*Instructions to follow*:
The entries follow. Copy every line in which "wykonane" appears.

(Collected data)
■ ■ ■ ■ ■ ■ ■
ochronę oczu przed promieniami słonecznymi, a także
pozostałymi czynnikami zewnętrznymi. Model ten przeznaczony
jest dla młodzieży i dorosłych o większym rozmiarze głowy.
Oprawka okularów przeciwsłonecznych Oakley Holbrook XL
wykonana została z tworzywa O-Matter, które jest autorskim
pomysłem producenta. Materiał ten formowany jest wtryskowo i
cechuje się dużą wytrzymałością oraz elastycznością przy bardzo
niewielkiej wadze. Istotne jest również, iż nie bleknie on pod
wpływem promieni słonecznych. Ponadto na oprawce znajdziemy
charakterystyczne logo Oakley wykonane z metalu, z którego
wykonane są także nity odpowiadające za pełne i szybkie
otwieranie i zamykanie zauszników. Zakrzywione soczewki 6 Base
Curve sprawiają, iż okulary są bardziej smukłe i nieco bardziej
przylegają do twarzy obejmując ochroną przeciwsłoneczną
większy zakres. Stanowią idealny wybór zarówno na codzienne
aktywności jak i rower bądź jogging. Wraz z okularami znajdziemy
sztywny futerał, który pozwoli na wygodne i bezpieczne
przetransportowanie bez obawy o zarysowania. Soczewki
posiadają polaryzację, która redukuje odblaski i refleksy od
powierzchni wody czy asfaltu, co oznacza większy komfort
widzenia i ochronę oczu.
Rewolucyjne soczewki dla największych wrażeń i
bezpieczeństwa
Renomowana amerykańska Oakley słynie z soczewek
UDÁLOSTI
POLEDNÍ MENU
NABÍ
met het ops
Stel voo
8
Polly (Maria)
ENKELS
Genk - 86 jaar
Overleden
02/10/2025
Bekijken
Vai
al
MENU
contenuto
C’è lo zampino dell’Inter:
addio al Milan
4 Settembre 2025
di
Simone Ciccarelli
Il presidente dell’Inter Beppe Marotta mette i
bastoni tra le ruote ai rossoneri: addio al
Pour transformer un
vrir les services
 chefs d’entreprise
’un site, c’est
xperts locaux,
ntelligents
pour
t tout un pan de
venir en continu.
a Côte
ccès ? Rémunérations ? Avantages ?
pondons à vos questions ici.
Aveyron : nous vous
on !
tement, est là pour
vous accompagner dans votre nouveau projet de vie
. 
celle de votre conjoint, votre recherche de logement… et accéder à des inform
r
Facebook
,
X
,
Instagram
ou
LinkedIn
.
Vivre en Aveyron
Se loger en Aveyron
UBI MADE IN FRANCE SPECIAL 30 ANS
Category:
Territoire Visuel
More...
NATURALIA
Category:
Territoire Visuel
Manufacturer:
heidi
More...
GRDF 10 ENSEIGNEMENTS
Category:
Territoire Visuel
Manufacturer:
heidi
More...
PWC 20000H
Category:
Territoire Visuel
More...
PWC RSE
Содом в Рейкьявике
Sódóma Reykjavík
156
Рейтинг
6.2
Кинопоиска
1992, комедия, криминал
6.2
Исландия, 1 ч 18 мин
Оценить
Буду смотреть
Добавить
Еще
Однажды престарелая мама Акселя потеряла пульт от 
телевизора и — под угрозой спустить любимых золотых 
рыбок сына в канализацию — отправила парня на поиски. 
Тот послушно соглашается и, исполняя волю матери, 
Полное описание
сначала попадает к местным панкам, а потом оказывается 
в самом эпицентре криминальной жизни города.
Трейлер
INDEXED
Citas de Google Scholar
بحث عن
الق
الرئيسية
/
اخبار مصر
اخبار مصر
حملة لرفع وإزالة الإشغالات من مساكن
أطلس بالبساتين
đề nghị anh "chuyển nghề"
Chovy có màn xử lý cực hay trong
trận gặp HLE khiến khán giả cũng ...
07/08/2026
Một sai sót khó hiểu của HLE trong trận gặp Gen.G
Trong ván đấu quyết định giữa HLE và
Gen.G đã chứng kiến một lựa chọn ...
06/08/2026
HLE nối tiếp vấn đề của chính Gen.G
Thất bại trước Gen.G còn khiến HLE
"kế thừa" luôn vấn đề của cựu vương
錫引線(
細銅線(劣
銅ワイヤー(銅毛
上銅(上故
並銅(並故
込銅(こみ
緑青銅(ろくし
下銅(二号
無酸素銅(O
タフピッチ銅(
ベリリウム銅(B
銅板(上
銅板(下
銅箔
■ ■ ■ ■ ■ ■ ■
*Answer to the exercise*:
charakterystyczne logo Oakley wykonane z metalu, z którego
wykonane są także nity odpowiadające za pełne i szybkie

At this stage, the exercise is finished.